Extracted data entries:
##############################

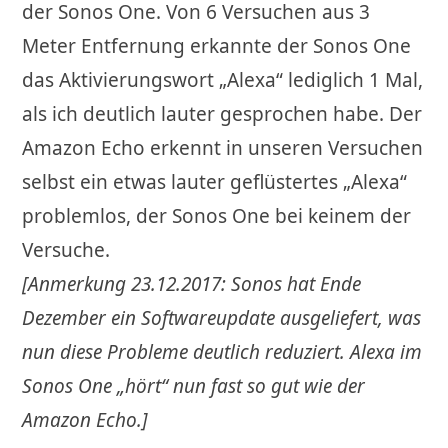
der Sonos One. Von 6 Versuchen aus 3
Meter Entfernung erkannte der Sonos One
das Aktivierungswort „Alexa“ lediglich 1 Mal,
als ich deutlich lauter gesprochen habe. Der
Amazon Echo erkennt in unseren Versuchen
selbst ein etwas lauter geflüstertes „Alexa“
problemlos, der Sonos One bei keinem der
Versuche.
[Anmerkung 23.12.2017: Sonos hat Ende
Dezember ein Softwareupdate ausgeliefert, was
nun diese Probleme deutlich reduziert. Alexa im
Sonos One „hört“ nun fast so gut wie der
Amazon Echo.]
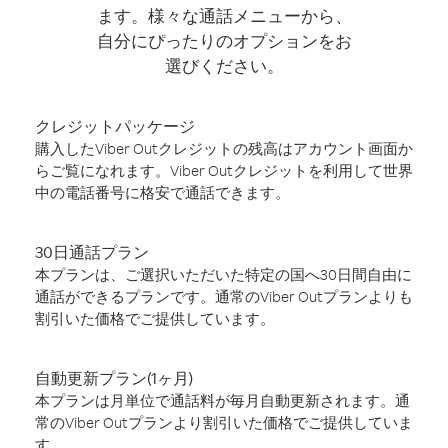
ます。様々な通話メニューから、
自分にぴったりのオプションをお
選びください。
クレジットパッケージ
購入したViber Outクレジットの残高はアカウント画面か
らご覧になれます。Viber Outクレジットを利用して世界
中の電話番号に格安で通話できます。
30日通話プラン
本プランは、ご選択いただいた特定の国へ30日間自由に
通話ができるプランです。通常のViber Outプランよりも
割引いた価格でご提供しています。
自動更新プラン(1ヶ月)
本プランは月単位で通話料が毎月自動更新されます。通
常のViber Outプランより割引いた価格でご提供していま
す。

##############################

TASK INSTRUCTIONS:
Word-for-word restatement: every line from the one with "[Anmerkung 23.12.2017: Sonos hat Ende" through the final line of the data, both ends included, pictures excluded.

EXPECTED ANSWER:
[Anmerkung 23.12.2017: Sonos hat Ende
Dezember ein Softwareupdate ausgeliefert, was
nun diese Probleme deutlich reduziert. Alexa im
Sonos One „hört“ nun fast so gut wie der
Amazon Echo.]
ます。様々な通話メニューから、
自分にぴったりのオプションをお
選びください。
クレジットパッケージ
購入したViber Outクレジットの残高はアカウント画面か
らご覧になれます。Viber Outクレジットを利用して世界
中の電話番号に格安で通話できます。
30日通話プラン
本プランは、ご選択いただいた特定の国へ30日間自由に
通話ができるプランです。通常のViber Outプランよりも
割引いた価格でご提供しています。
自動更新プラン(1ヶ月)
本プランは月単位で通話料が毎月自動更新されます。通
常のViber Outプランより割引いた価格でご提供していま
す。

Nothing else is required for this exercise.